Among the lines below, copy exactly those from the one with "sazonalidade da produção e" through the one with "(Primavera Labels)", counting both ends.
⟨
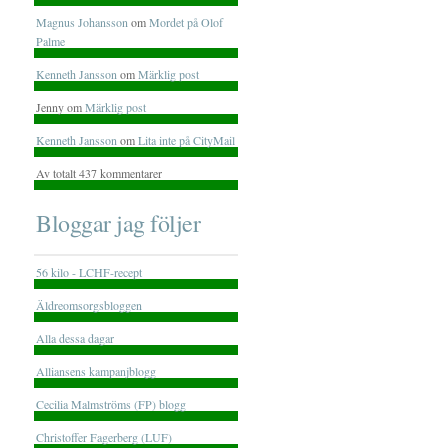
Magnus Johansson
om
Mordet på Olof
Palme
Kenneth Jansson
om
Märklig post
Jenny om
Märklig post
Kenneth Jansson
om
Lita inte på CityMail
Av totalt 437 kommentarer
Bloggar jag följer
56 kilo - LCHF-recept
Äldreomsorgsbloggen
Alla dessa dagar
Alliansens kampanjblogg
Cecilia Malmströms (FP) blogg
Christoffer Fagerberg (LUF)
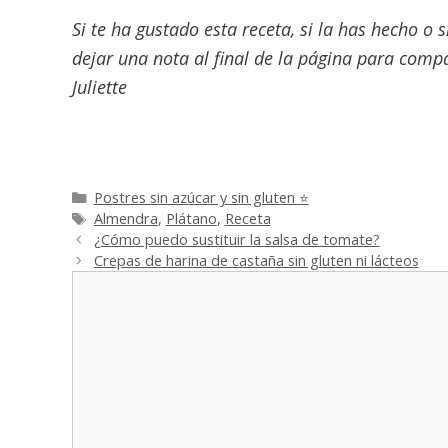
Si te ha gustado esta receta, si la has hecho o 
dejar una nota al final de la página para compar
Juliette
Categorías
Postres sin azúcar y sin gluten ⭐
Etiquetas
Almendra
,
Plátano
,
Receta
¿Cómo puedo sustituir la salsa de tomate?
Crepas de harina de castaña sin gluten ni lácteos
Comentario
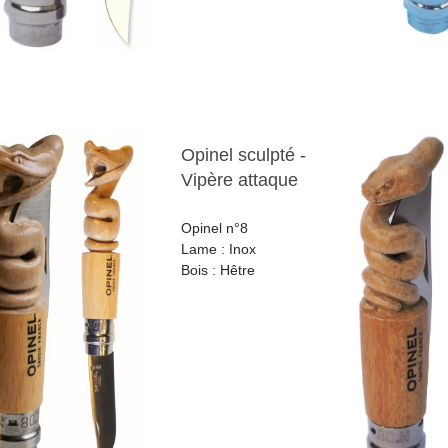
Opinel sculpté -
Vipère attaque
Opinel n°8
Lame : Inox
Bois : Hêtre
⟩
⟨
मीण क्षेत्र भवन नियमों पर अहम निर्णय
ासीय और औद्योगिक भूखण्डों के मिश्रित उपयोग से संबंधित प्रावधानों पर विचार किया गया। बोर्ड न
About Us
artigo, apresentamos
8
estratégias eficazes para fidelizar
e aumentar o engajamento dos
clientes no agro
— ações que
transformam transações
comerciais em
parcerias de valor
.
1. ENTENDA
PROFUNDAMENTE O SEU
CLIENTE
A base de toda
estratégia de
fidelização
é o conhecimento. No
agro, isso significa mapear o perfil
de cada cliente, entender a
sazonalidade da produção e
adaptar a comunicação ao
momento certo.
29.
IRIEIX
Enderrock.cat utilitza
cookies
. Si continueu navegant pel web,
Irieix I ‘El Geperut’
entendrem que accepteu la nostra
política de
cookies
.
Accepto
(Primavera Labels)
⟩
⟨
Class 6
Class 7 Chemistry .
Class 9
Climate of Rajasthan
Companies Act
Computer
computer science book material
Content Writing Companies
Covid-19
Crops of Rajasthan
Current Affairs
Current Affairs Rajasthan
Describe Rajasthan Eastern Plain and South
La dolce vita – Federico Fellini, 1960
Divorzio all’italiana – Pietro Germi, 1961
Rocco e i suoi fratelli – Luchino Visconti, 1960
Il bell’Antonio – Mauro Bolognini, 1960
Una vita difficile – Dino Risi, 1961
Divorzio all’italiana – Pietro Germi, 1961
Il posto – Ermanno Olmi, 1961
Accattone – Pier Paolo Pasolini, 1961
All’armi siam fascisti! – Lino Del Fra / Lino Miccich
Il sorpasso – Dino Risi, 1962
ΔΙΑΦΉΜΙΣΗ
⟩
▶ _EXERCISE RESPONSE_
sazonalidade da produção e
adaptar a comunicação ao
momento certo.
29.
IRIEIX
Enderrock.cat utilitza
cookies
. Si continueu navegant pel web,
Irieix I ‘El Geperut’
entendrem que accepteu la nostra
política de
cookies
.
Accepto
(Primavera Labels)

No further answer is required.